Cinta bertepuk sebelah tangan sungguh menyakitkan hati Nadila Putri. Nyatanya Abdullah cinta pertamanya justru mencintai wanita lain yaitu Silfia Anwar.
Nadila pun memilih pergi meninggalkan mereka demi persahabatan.
Nadila memilih bekerja di UEA menjadi tkw, tetapi belum ada satu tahun kedua orang tuanya menyuruhnya pulang. Namun, tidak Nadila sangka ketika tiba di Indonesia justru dijodohkan dengan Abdullah.
Apakah Abdullah akan menerima Nadila? Lalu bagaimana nasib Silfia. Kita ikuti kisahnya.
Karya ini diterbitkan atas izin NovelToon Buna Seta, isi konten hanyalah pandangan pribadi pembuatnya, tidak mewakili NovelToon sendiri
Bab 7
Dila terpaku di pinggir tempat tidur, ia sebenarnya tidak bisa bersikap pura-pura, apa lagi kepada orang tua. Tetapi terlalu beresiko apa bila membantah Abdullah. Tatapan mata Abdullah itu menyiratkan kebencian.
Hingga beberapa menit Dila merenung, akhirnya berubah pikiran. Memang sebaiknya harus berbicara dari hati ke hati, apa yang Abdullah inginkan agar masalahnya tidak berlarut-larut.
"Kak, saya juga tidak mau pernikahan ini terjadi, seandainya tahu jika pria yang akan dijodohkan dengan saya itu kamu. Kak Abdullah kan tahu, selama beberapa bulan ini saya memilih pergi dari kehidupan Kakak. Semua itu saya lakukan karena tidak mau mengganggu kebahagiaan Kak Abdul dan juga Silfia. Lalu kenapa Kakak marah, menyalahkan saya?" Dila menjelaskan panjang lebar, setelah shalat tadi pikirannya sedikit tenang.

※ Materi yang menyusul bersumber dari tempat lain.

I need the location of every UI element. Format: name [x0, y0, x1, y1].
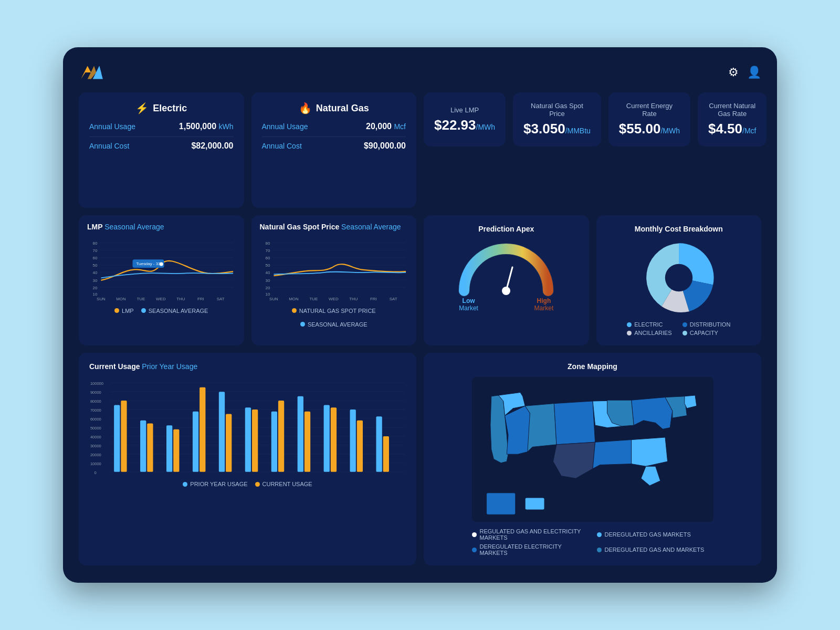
ng-chart-card: Natural Gas Spot Price Seasonal Average … — [251, 215, 417, 345]
svg-text:WED: WED — [329, 297, 339, 301]
settings-icon[interactable]: ⚙ — [728, 66, 739, 79]
svg-rect-92 — [252, 410, 258, 472]
svg-text:60: 60 — [93, 256, 98, 260]
logo — [79, 63, 105, 82]
svg-rect-107 — [383, 436, 389, 472]
bar-legend-current: CURRENT USAGE — [255, 481, 312, 487]
electric-title: ⚡ Electric — [89, 102, 234, 114]
pie-legend-capacity: CAPACITY — [682, 330, 731, 336]
svg-text:THU: THU — [176, 297, 185, 301]
ng-rate-card: Current Natural Gas Rate $4.50/Mcf — [698, 92, 767, 146]
ng-chart-title: Natural Gas Spot Price Seasonal Average — [260, 223, 408, 231]
svg-text:40000: 40000 — [90, 435, 101, 439]
svg-rect-103 — [350, 410, 356, 472]
svg-text:80: 80 — [265, 241, 270, 246]
svg-rect-111 — [486, 493, 515, 514]
svg-text:80: 80 — [93, 241, 98, 246]
pie-legend-ancillaries: ANCILLARIES — [627, 330, 675, 336]
svg-text:MON: MON — [116, 297, 126, 301]
ng-spot-card: Natural Gas Spot Price $3.050/MMBtu — [513, 92, 601, 146]
bar-svg: 100000 90000 80000 70000 60000 50000 400… — [89, 376, 406, 475]
pie-title: Monthly Cost Breakdown — [635, 225, 723, 233]
electric-cost-row: Annual Cost $82,000.00 — [89, 141, 234, 151]
gauge-low-label: Low Market — [459, 297, 478, 312]
gas-icon: 🔥 — [299, 102, 312, 114]
lmp-svg: 80 70 60 50 40 30 20 10 — [87, 236, 236, 301]
svg-text:40: 40 — [93, 270, 98, 275]
svg-rect-91 — [245, 407, 251, 471]
svg-text:50000: 50000 — [90, 426, 101, 430]
svg-text:Tuesday - 33: Tuesday - 33 — [136, 261, 161, 266]
energy-rate-card: Current Energy Rate $55.00/MWh — [608, 92, 690, 146]
svg-text:SAT: SAT — [389, 297, 397, 301]
svg-rect-80 — [147, 423, 153, 471]
gauge-label-row: Low Market High Market — [459, 297, 553, 312]
svg-rect-88 — [219, 392, 225, 472]
svg-rect-106 — [376, 416, 382, 472]
us-map-svg — [472, 377, 713, 522]
map-title: Zone Mapping — [568, 362, 617, 371]
svg-text:20000: 20000 — [90, 453, 101, 457]
svg-text:FRI: FRI — [370, 297, 376, 301]
svg-text:70: 70 — [93, 248, 98, 253]
svg-text:10: 10 — [93, 292, 98, 297]
electric-card: ⚡ Electric Annual Usage 1,500,000 kWh An… — [79, 92, 244, 208]
gauge-title: Prediction Apex — [478, 225, 534, 233]
gas-usage-row: Annual Usage 20,000 Mcf — [262, 122, 406, 131]
svg-point-21 — [160, 262, 163, 266]
svg-rect-97 — [298, 396, 303, 472]
header: ⚙ 👤 — [79, 63, 761, 82]
svg-text:20: 20 — [93, 286, 98, 290]
gauge-card: Prediction Apex — [424, 215, 589, 345]
pie-legend-distribution: DISTRIBUTION — [682, 321, 731, 328]
user-icon[interactable]: 👤 — [747, 66, 761, 79]
pie-legend-electric: ELECTRIC — [627, 321, 675, 328]
top-right-cards: Live LMP $22.93/MWh Natural Gas Spot Pri… — [424, 92, 761, 208]
svg-text:SUN: SUN — [269, 297, 278, 301]
svg-text:100000: 100000 — [90, 381, 103, 386]
svg-text:THU: THU — [349, 297, 358, 301]
svg-text:90000: 90000 — [90, 390, 101, 395]
svg-text:TUE: TUE — [309, 297, 318, 301]
device-frame: ⚙ 👤 ⚡ Electric Annual Usage 1,500,000 kW… — [63, 47, 777, 583]
gas-title: 🔥 Natural Gas — [262, 102, 406, 114]
svg-rect-77 — [121, 401, 127, 472]
main-grid: ⚡ Electric Annual Usage 1,500,000 kWh An… — [79, 92, 761, 565]
gauge-high-label: High Market — [534, 297, 554, 312]
svg-line-52 — [506, 267, 512, 291]
ng-legend-price: NATURAL GAS SPOT PRICE — [292, 308, 376, 314]
header-icons: ⚙ 👤 — [728, 66, 761, 79]
electric-icon: ⚡ — [135, 102, 149, 114]
svg-text:80000: 80000 — [90, 399, 101, 404]
gauge-svg — [454, 238, 559, 301]
pie-legend: ELECTRIC DISTRIBUTION ANCILLARIES CAPACI… — [627, 321, 730, 336]
svg-rect-82 — [166, 425, 172, 472]
svg-rect-89 — [226, 414, 232, 472]
svg-text:60: 60 — [265, 256, 270, 260]
svg-text:40: 40 — [265, 270, 270, 275]
map-legend: REGULATED GAS AND ELECTRICITY MARKETS DE… — [472, 528, 713, 556]
svg-text:SUN: SUN — [97, 297, 106, 301]
svg-text:FRI: FRI — [197, 297, 204, 301]
svg-text:TUE: TUE — [136, 297, 145, 301]
svg-text:30: 30 — [265, 278, 270, 283]
svg-rect-95 — [278, 401, 284, 472]
gas-card: 🔥 Natural Gas Annual Usage 20,000 Mcf An… — [251, 92, 417, 208]
bar-chart-title: Current Usage Prior Year Usage — [89, 362, 406, 371]
svg-text:WED: WED — [156, 297, 166, 301]
lmp-chart-title: LMP Seasonal Average — [87, 223, 236, 231]
bar-legend: PRIOR YEAR USAGE CURRENT USAGE — [89, 481, 406, 487]
svg-rect-76 — [114, 405, 120, 472]
svg-rect-86 — [200, 387, 205, 472]
svg-text:MON: MON — [289, 297, 299, 301]
svg-text:30000: 30000 — [90, 444, 101, 448]
svg-text:0: 0 — [94, 470, 96, 475]
svg-text:60000: 60000 — [90, 417, 101, 422]
lmp-legend-lmp: LMP — [114, 308, 134, 314]
svg-point-53 — [665, 264, 693, 292]
svg-rect-94 — [271, 412, 277, 472]
map-legend-dereg-gas: DEREGULATED GAS MARKETS — [597, 528, 713, 541]
lmp-chart-card: LMP Seasonal Average 80 70 60 50 40 30 2… — [79, 215, 244, 345]
electric-usage-row: Annual Usage 1,500,000 kWh — [89, 122, 234, 131]
svg-rect-104 — [357, 421, 363, 472]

"Jangan banyak bicara, saya mau tidur!" Abdullah menarik selimut, menutup wajahnya dengan bantal. Namun, Dila mengangkat bantal tersebut karena ingin masalahnya selesai malam ini juga.
"Lancang kamu!" Abdullah mendelik merah.
"Kak, Istigfar. Aku yakin ini bukan sifat kamu. Kak Abdullah yang aku kenal tidak pernah marah apa lagi kepada wanita."
"Iya, tapi kamu yang sudah merubah saya, ngerti kamu!" Abdullah melempar selimut ke samping menatap Dila tajam.
"Astagfirullah... apa salah saya Kak? Jika kamu tidak terima dengan pernikahan ini, tolong jawab dengan jujur. Apa yang ingin Kak Abdul lakukan? Mau menceraikan saya sekarang juga... Ok, saya siap. Walaupun sebenarnya saya tidak mau mempermainkan pernikahan yang sudah mengucap janji suci di hadapan Allah. Tapi, apa gunanya kita mempertahankan rumah tangga jika saling menyakiti. Asal Kak Abdullah tahu, saya menerima pernikahan ini atas permintaan Tuan Ahmad, entah apa alasannya saya tidak tahu. Sebaiknya Kak Abdul tanyakan sendiri kepada beliau" Dila mencoba untuk meluruskan, karena ia tidak mau dianggap wanita yang tidak punya malu, karena cinta lantas memaksa orang tuanya untuk menikahkan.
Abdullah diam dengan wajah masam.
"Kak, seperti yang kamu bilang bahwa pernikahan ini hanya status, aku tidak akan protes. Tapi saya mohon, jangan ada pertengkaran di antara kita, bukankah Kak Abdullah dulu pernah berjanji, akan menjadikan saya sahabat kamu selamanya? Tolonglah Kak, saya tidak mau kita bermusuhan" Dila memohon, air mata bening pun jatuh.
"Diam, banyak ngomong kamu!" Tandas Abdullah.
"Saya tidak akan diam sebelum Kakak menjawab salah satu permintaan saya. Menceraikan saya saat ini juga, atau kita tetap bersama dan menjadi sahabat" tegas Dila.
"Diam! Saya bilang!"
Buk!
Abdullah melempar guling ke arah Dila, namun gadis itu berkelit, hingga guling menimpa lemari.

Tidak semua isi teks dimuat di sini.